The next day, Nov. 18, 2003, he reported:
There are an estimated 10 million illegal aliens in the United States, and federal agencies are doing little to investigate and apprehend them.

On Sept. 30, 2003, he lectured his guest by decrying the fact that we're not deporting illegal immigrants:
We've got nearly approximately 700,000 illegal aliens crossing our borders every single year. It continues unabated despite the national security interest in this war on terror. We have not been deporting illegal aliens. As a matter of fact, you just used the expression 'undocumented worker.' They're illegal aliens. The niceties of language--it's sort of interesting to hear how there's been this language shift, from 'illegal alien' to 'undocumented worker' to 'guest without status.' I mean, where does the nonsense end?

Dobbs further attacked the use of "illegal immigrants" in favor of his own preferred term, "illegal aliens":
You've added the word 'immigrant' rather than 'illegal alien,' which is the point we're talking about. And, really, there's quite a major, important distinction, do you not agree?

Well, legally speaking, there is in fact virtually no distinction between the terms. However, there is in fact a meaningful distinction, but not one that favors Dobbs: "illegal alien" rather nakedly demonizes the subject, which was part of the intent of the coinage of the term, which originated with the anti-Asian agitation of the 1870-1930 period. (It largely arose first during the push for the Chinese Exclusion Act of 1882 and the Asian Exclusion Act of 1924, both of which were in many ways the founding pieces of legislation for today's obviously dysfunctional immigration laws.) "Illegal immigrant" is widely considered the more generic alternative, which is why most press organizations (such as the Associated Press) insist on its preferred use.

Moreover, there is an important syntactical distinction: "illegal immigrant" somewhat accurately refers to an act -- that is, it means someone who immigrated illegally.
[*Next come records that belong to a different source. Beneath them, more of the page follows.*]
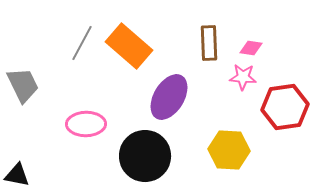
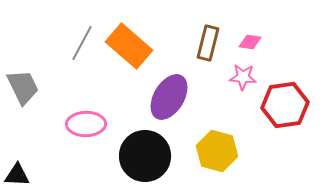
brown rectangle: moved 1 px left; rotated 16 degrees clockwise
pink diamond: moved 1 px left, 6 px up
gray trapezoid: moved 2 px down
red hexagon: moved 2 px up
yellow hexagon: moved 12 px left, 1 px down; rotated 12 degrees clockwise
black triangle: rotated 8 degrees counterclockwise
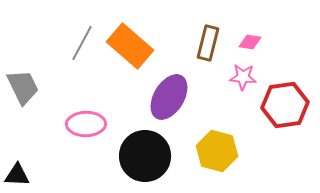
orange rectangle: moved 1 px right
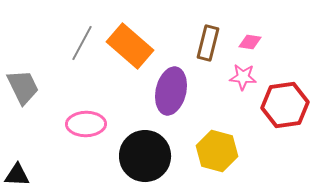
purple ellipse: moved 2 px right, 6 px up; rotated 18 degrees counterclockwise
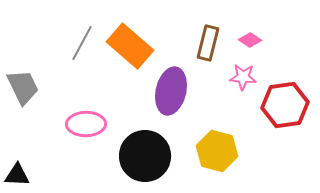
pink diamond: moved 2 px up; rotated 25 degrees clockwise
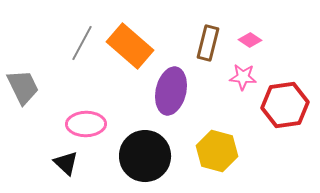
black triangle: moved 49 px right, 12 px up; rotated 40 degrees clockwise
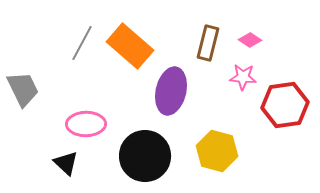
gray trapezoid: moved 2 px down
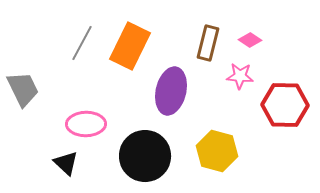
orange rectangle: rotated 75 degrees clockwise
pink star: moved 3 px left, 1 px up
red hexagon: rotated 9 degrees clockwise
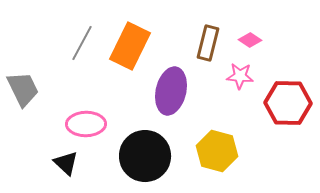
red hexagon: moved 3 px right, 2 px up
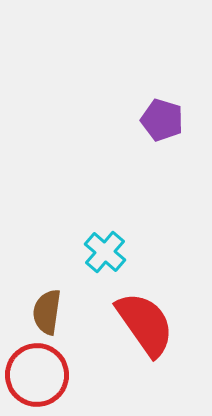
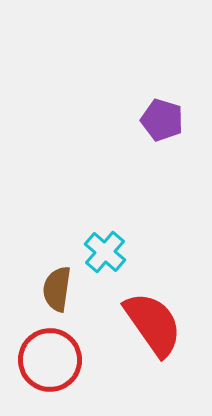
brown semicircle: moved 10 px right, 23 px up
red semicircle: moved 8 px right
red circle: moved 13 px right, 15 px up
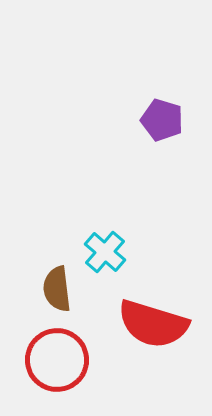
brown semicircle: rotated 15 degrees counterclockwise
red semicircle: rotated 142 degrees clockwise
red circle: moved 7 px right
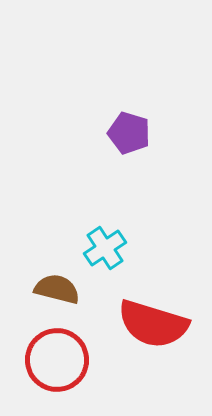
purple pentagon: moved 33 px left, 13 px down
cyan cross: moved 4 px up; rotated 15 degrees clockwise
brown semicircle: rotated 111 degrees clockwise
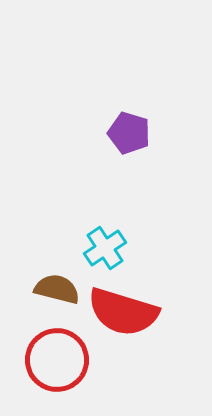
red semicircle: moved 30 px left, 12 px up
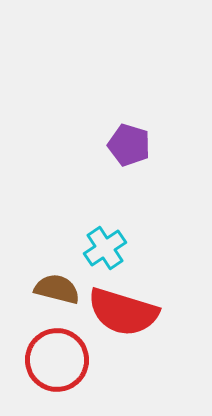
purple pentagon: moved 12 px down
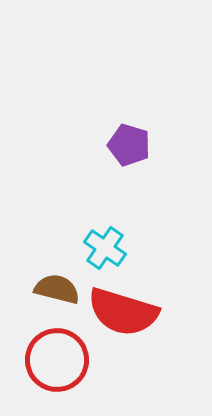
cyan cross: rotated 21 degrees counterclockwise
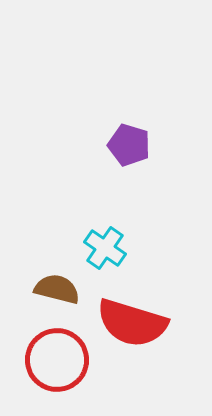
red semicircle: moved 9 px right, 11 px down
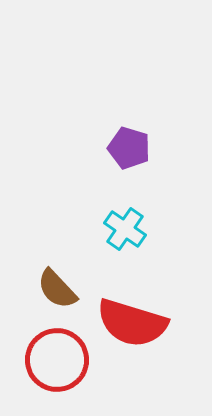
purple pentagon: moved 3 px down
cyan cross: moved 20 px right, 19 px up
brown semicircle: rotated 147 degrees counterclockwise
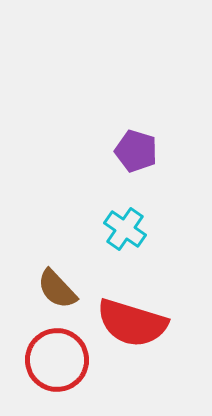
purple pentagon: moved 7 px right, 3 px down
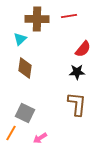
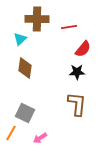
red line: moved 11 px down
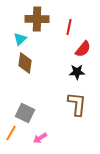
red line: rotated 70 degrees counterclockwise
brown diamond: moved 5 px up
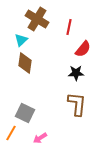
brown cross: rotated 30 degrees clockwise
cyan triangle: moved 1 px right, 1 px down
black star: moved 1 px left, 1 px down
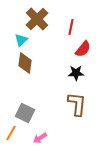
brown cross: rotated 15 degrees clockwise
red line: moved 2 px right
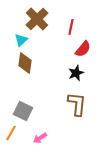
black star: rotated 21 degrees counterclockwise
gray square: moved 2 px left, 2 px up
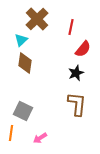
orange line: rotated 21 degrees counterclockwise
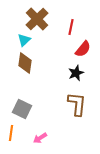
cyan triangle: moved 3 px right
gray square: moved 1 px left, 2 px up
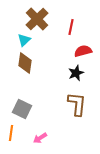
red semicircle: moved 2 px down; rotated 144 degrees counterclockwise
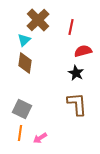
brown cross: moved 1 px right, 1 px down
black star: rotated 21 degrees counterclockwise
brown L-shape: rotated 10 degrees counterclockwise
orange line: moved 9 px right
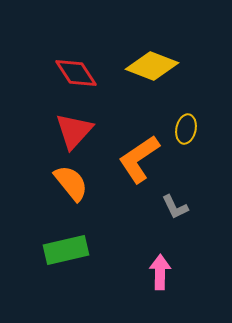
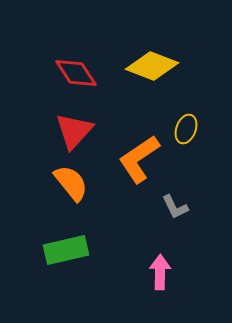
yellow ellipse: rotated 8 degrees clockwise
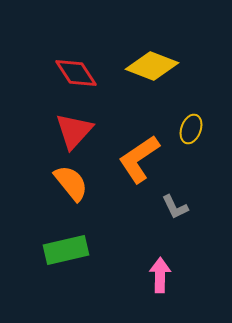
yellow ellipse: moved 5 px right
pink arrow: moved 3 px down
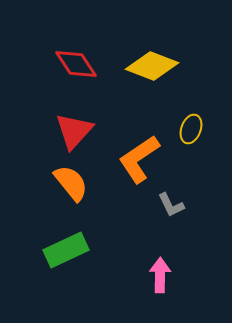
red diamond: moved 9 px up
gray L-shape: moved 4 px left, 2 px up
green rectangle: rotated 12 degrees counterclockwise
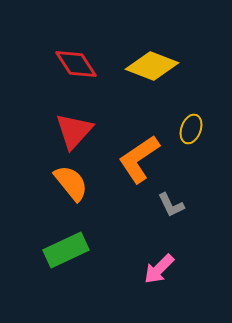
pink arrow: moved 1 px left, 6 px up; rotated 136 degrees counterclockwise
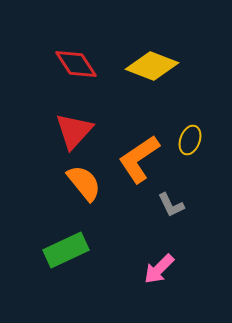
yellow ellipse: moved 1 px left, 11 px down
orange semicircle: moved 13 px right
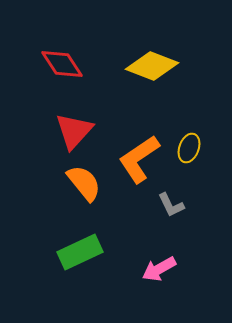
red diamond: moved 14 px left
yellow ellipse: moved 1 px left, 8 px down
green rectangle: moved 14 px right, 2 px down
pink arrow: rotated 16 degrees clockwise
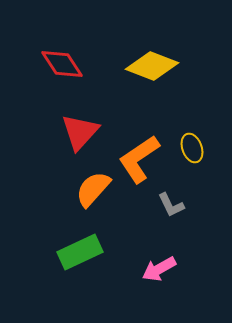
red triangle: moved 6 px right, 1 px down
yellow ellipse: moved 3 px right; rotated 40 degrees counterclockwise
orange semicircle: moved 9 px right, 6 px down; rotated 99 degrees counterclockwise
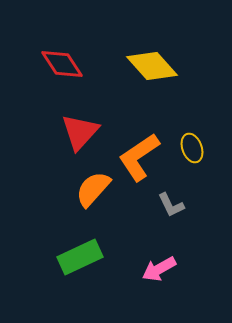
yellow diamond: rotated 27 degrees clockwise
orange L-shape: moved 2 px up
green rectangle: moved 5 px down
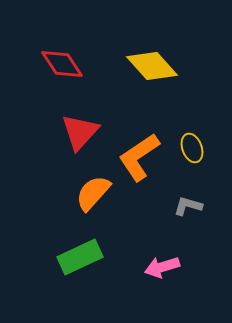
orange semicircle: moved 4 px down
gray L-shape: moved 17 px right, 1 px down; rotated 132 degrees clockwise
pink arrow: moved 3 px right, 2 px up; rotated 12 degrees clockwise
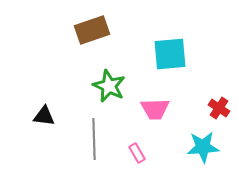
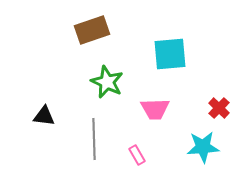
green star: moved 2 px left, 4 px up
red cross: rotated 10 degrees clockwise
pink rectangle: moved 2 px down
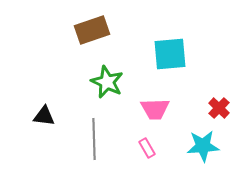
cyan star: moved 1 px up
pink rectangle: moved 10 px right, 7 px up
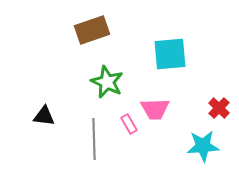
pink rectangle: moved 18 px left, 24 px up
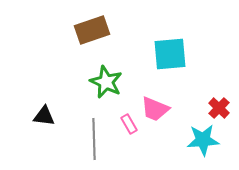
green star: moved 1 px left
pink trapezoid: rotated 24 degrees clockwise
cyan star: moved 6 px up
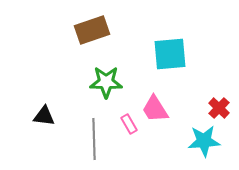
green star: rotated 24 degrees counterclockwise
pink trapezoid: rotated 36 degrees clockwise
cyan star: moved 1 px right, 1 px down
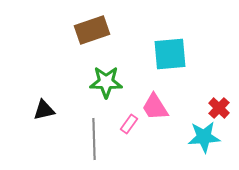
pink trapezoid: moved 2 px up
black triangle: moved 6 px up; rotated 20 degrees counterclockwise
pink rectangle: rotated 66 degrees clockwise
cyan star: moved 4 px up
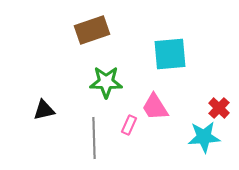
pink rectangle: moved 1 px down; rotated 12 degrees counterclockwise
gray line: moved 1 px up
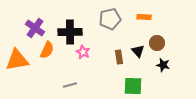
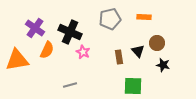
black cross: rotated 25 degrees clockwise
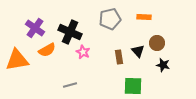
orange semicircle: rotated 36 degrees clockwise
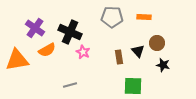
gray pentagon: moved 2 px right, 2 px up; rotated 15 degrees clockwise
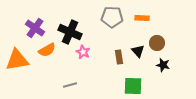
orange rectangle: moved 2 px left, 1 px down
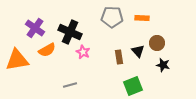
green square: rotated 24 degrees counterclockwise
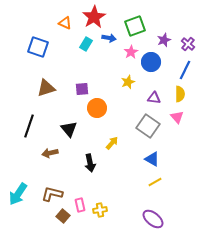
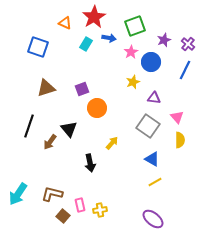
yellow star: moved 5 px right
purple square: rotated 16 degrees counterclockwise
yellow semicircle: moved 46 px down
brown arrow: moved 11 px up; rotated 42 degrees counterclockwise
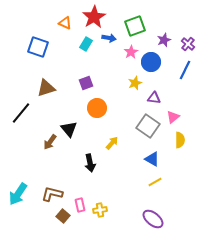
yellow star: moved 2 px right, 1 px down
purple square: moved 4 px right, 6 px up
pink triangle: moved 4 px left; rotated 32 degrees clockwise
black line: moved 8 px left, 13 px up; rotated 20 degrees clockwise
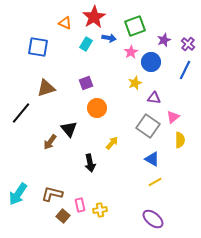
blue square: rotated 10 degrees counterclockwise
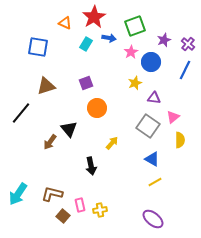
brown triangle: moved 2 px up
black arrow: moved 1 px right, 3 px down
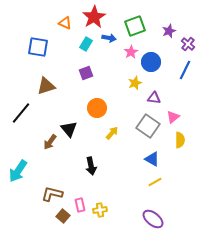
purple star: moved 5 px right, 9 px up
purple square: moved 10 px up
yellow arrow: moved 10 px up
cyan arrow: moved 23 px up
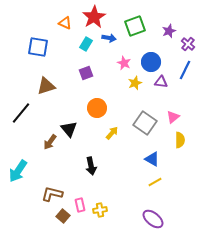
pink star: moved 7 px left, 11 px down; rotated 16 degrees counterclockwise
purple triangle: moved 7 px right, 16 px up
gray square: moved 3 px left, 3 px up
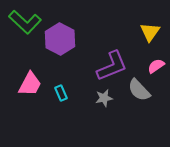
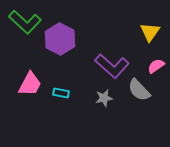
purple L-shape: rotated 64 degrees clockwise
cyan rectangle: rotated 56 degrees counterclockwise
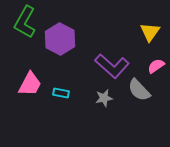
green L-shape: rotated 76 degrees clockwise
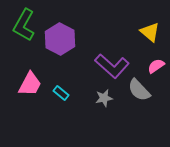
green L-shape: moved 1 px left, 3 px down
yellow triangle: rotated 25 degrees counterclockwise
cyan rectangle: rotated 28 degrees clockwise
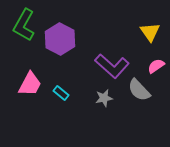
yellow triangle: rotated 15 degrees clockwise
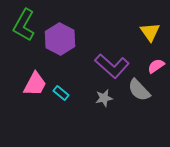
pink trapezoid: moved 5 px right
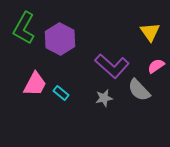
green L-shape: moved 3 px down
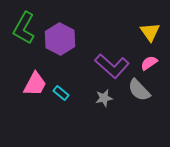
pink semicircle: moved 7 px left, 3 px up
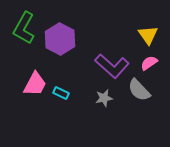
yellow triangle: moved 2 px left, 3 px down
cyan rectangle: rotated 14 degrees counterclockwise
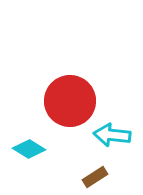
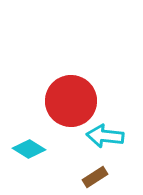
red circle: moved 1 px right
cyan arrow: moved 7 px left, 1 px down
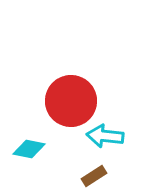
cyan diamond: rotated 20 degrees counterclockwise
brown rectangle: moved 1 px left, 1 px up
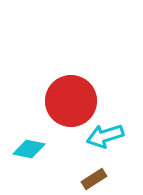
cyan arrow: rotated 24 degrees counterclockwise
brown rectangle: moved 3 px down
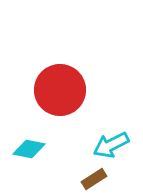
red circle: moved 11 px left, 11 px up
cyan arrow: moved 6 px right, 9 px down; rotated 9 degrees counterclockwise
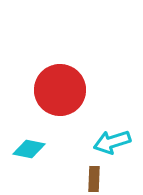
cyan arrow: moved 1 px right, 3 px up; rotated 9 degrees clockwise
brown rectangle: rotated 55 degrees counterclockwise
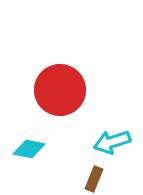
brown rectangle: rotated 20 degrees clockwise
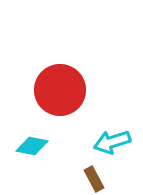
cyan diamond: moved 3 px right, 3 px up
brown rectangle: rotated 50 degrees counterclockwise
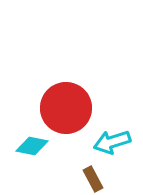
red circle: moved 6 px right, 18 px down
brown rectangle: moved 1 px left
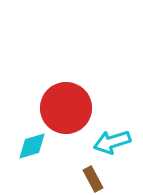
cyan diamond: rotated 28 degrees counterclockwise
Conversely, "illegal alien" only describes a person -- that is, it defines another human being in distinctly (and purposively) nonhuman terms and defines their essence as an "illegal."

Maybe Dobbs is still licking his wounds over the gashing Laura Flanders gave him over insistence on using the term. But it's downright weird that Dobbs, without any apparent irony, attacks Obama for referring to "illegal aliens" "in a sort of condescending way," when in fact Dobbs' incessant use of the term has no "soft of" to qualify it: Not only does it condescend, it is contemptuous. It belittles and demonizes.

Finally, as to Limbaugh, he merely says things like this, which achieve the same effect:
So invasive species like mollusks and spermatozoa are not good, and we've got a federal judge say, "You can't bring it in here," but invasive species in the form of illegal immigration is fine and dandy -- bring 'em on, as many as possible, legalize them wherever we can, wherever they go, no matter what they clog up. So we're going to break the bank; we're going to bend over backwards. The federal judiciary is going to do everything it can to stop spermatozoa and mollusks from coming in, but other invasive species? We're supposed to bend over and grab the ankles and say, "Deal with it." Well, the mollusks may be brought in against their will. My point is they don't know where they are, and they, frankly, don't care. So if you ship them out -- but we can't ship 'em out. It's not that we can't ship 'em out. We're not going to be able to bring 'em in now, but invasive species that, say, on their own power and of their own desire and volition cross the border and come here, we can't say diddly-squat about it.

This is classic eliminationist rhetoric, of course -- something Dobbs indulges as well. And it's something Obama must be getting tired of hearing.

As they say back home: Good on him. And shame on Lou Dobbs.